Sunday, July 7, 2013

Four Hundred Rabbits - Steven Artelle

Today's book of poetry:  Four Hundred Rabbits.  Steven Artelle.  Angel House Press.  Ottawa, Ontario.  2013.  Edition of 50.

Steven Artelle's book Four Hundred Rabbits is made up of one longish poem, it runs to 18 pages.  The entire poem is about the history and the future of rabbits.  Those who delighted in Watership Down or who enjoyed Peter Rabbit, this isn't your mother's rabbit.

     when he heard the story of the tortoise and the hare
     one rabbit arrogantly demanded a rematch
     winning both that race and the ensuing tie-breaker
     he proclaimed the true moral:  don't be ridiculous

...

There are ruminations on what it means to be rabbit, or perhaps human.  Very amusing and witty, these numbered rabbits parallel the lives of those and those like us, people we know, people we know when we look in the mirror.  This poem contains narrative snippets from movies you have and haven't seen, but they are laid out in Rabbit reality.

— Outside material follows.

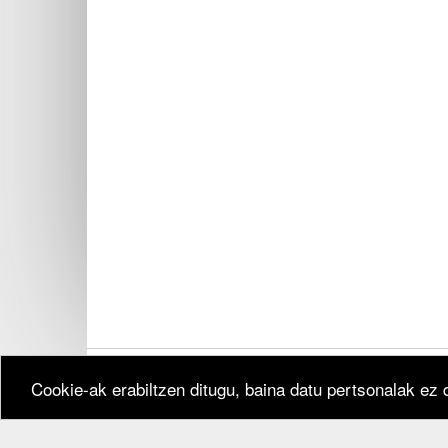
Cookie-ak erabiltzen ditugu, baina datu pertsonalak ez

     In Warren Township, one rabbit broke her bedsore heart
     and tried forever to make excuses in the room
     where the dust like a bride's veil settled and settled again

     imagine an electric guitar dropped down the stairs
     for one rabbit, sex was that good every single time

     one rabbit was conscious of his endless obsessing
     but there was nothing he could do to suppress his thoughts
     the constant worst-case-scenario speculation
     the invented confrontations and crazed rationales
     the forensic dissection of motives and meaning
     until the twitch of paranoia interrupted
     every. wait. why did she. and remember. what if

     one rabbit smashes safety glass everywhere she goes
     the astronomer of vandalized constellations

...

What Artelle does here, and seemingly without effort, is to keep the reader's attention.

Had I been asked, the odds of liking a long poem about 400 rabbits would be relatively small.  400 rabbits small.

But Steven Artelle's clever little book Four Hundred Rabbits continues the fine work Ottawa poet and publisher Amanda Earl has been doing with her Angel House Press.

This chapbook, Artelle's first, is better than pulling a rabbit out of a hat.